Aukland K
J Physiol (Paris). 1984;79(6):395-400.
The plasma volume is determined by fluid influx through drinking and outflux by renal excretion. Both fluxes are regulated according to plasma volume and composition through arterial pressure, osmoreceptors and vascular stretch receptors. As to the remaining part of the extracellular volume, the interstitial space, there is no evidence that its volume (IFV), pressure or composition are sensed in such a way as to influence water intake or excretion. Nevertheless, IFV is clearly regulated, often pari passu with the regulation of plasma volume. However, there are many exceptions to parallel changes of the two compartments, indicating the existence of automatic, local mechanisms guarding the net transfer of fluid between plasma and interstitium. Thus, a rise in arterial and/or venous pressure, tending to increase capillary pressure and net filtration, is counteracted by changes in the "Starling forces": hydrostatic and colloid osmotic pressures of capillary blood and interstitial fluid. These "oedemapreventing mechanisms" (A. C. Guyton) may be listed as follows: Vascular mechanisms, modifying capillary pressure or interstitial fluid pressure (IFP). Increased transmural vascular pressure elicits precapillary constriction and thereby reduces the rise in capillary pressure. Counteracts formation of leg oedema in orthostasis. Venous expansion transmits pressure to the interstitium in encapsulated organs (brain, bone marrow, rat tail). Mechanisms secondary to increased net filtration, A rise in IFV will increase IFP, and thereby oppose further filtration.

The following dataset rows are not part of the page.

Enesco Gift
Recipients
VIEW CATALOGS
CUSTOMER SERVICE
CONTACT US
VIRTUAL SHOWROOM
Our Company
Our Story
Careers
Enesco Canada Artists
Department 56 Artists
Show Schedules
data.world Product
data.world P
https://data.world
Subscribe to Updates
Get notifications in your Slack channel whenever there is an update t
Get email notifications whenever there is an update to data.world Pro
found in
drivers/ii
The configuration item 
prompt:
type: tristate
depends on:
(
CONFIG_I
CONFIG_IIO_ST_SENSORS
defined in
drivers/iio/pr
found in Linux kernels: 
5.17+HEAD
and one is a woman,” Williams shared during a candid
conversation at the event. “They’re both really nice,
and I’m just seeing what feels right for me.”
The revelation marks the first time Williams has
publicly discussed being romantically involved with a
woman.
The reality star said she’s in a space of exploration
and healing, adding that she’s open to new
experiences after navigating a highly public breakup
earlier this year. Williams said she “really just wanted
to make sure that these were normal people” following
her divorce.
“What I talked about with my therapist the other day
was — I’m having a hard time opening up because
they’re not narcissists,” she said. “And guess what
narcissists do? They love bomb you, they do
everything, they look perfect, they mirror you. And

Favoured by lowcompliant interstitium. Reduction of interstitial COP through dilution and/or washout of interstitial proteins. A new steady state depends on increased lymph flow. Increased lymph flow permits a rise in net capillary filtration pressure. Low blood flow and high filtration fraction will increase local capillary COP.

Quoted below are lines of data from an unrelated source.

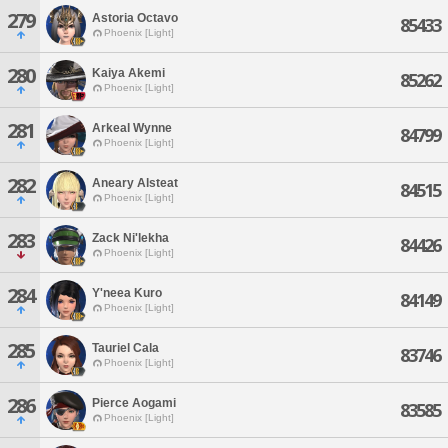
279
Astoria Octavo
85433
Phoenix [Light]
280
Kaiya Akemi
85262
Phoenix [Light]
281
Arkeal Wynne
84799
Phoenix [Light]
282
Aneary Alsteat
84515
Phoenix [Light]
283
Zack Ni'lekha
84426
Phoenix [Light]
284
Y'neea Kuro
84149
Phoenix [Light]
285
Tauriel Cala
83746
Phoenix [Light]
286
Pierce Aogami
83585
Phoenix [Light]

血浆容量由饮水引起的液体流入和肾脏排泄导致的流出所决定。这两种流量通过动脉压、渗透压感受器和血管牵张感受器根据血浆容量和成分进行调节。至于细胞外液剩余部分,即间质间隙,没有证据表明其容量(组织间液量)、压力或成分会以影响水摄入或排泄的方式被感知。然而,组织间液量显然是受到调节的,通常与血浆容量的调节同步进行。然而,这两个腔室的平行变化存在许多例外情况,表明存在自动的局部机制来维持血浆和间质之间液体的净转移。因此,动脉和/或静脉压升高,往往会增加毛细血管压和净滤过,这会被“斯塔林力”的变化所抵消:毛细血管血液和组织间液的静水压和胶体渗透压。这些“预防水肿机制”(A.C.盖顿)可列举如下:血管机制,改变毛细血管压或组织间液压力(IFP)。跨壁血管压升高会引起毛细血管前收缩,从而减少毛细血管压的升高。抵消直立位时腿部水肿的形成。静脉扩张将压力传递到被包裹器官(脑、骨髓、鼠尾)的间质。净滤过增加继发的机制,组织间液量增加会升高组织间液压力,从而对抗进一步的滤过。低顺应性间质有利于这种情况。通过稀释和/或冲洗间质蛋白降低间质胶体渗透压。新的稳态取决于淋巴流量增加。淋巴流量增加允许毛细血管净滤过压升高。低血流量和高滤过分数会增加局部毛细血管胶体渗透压。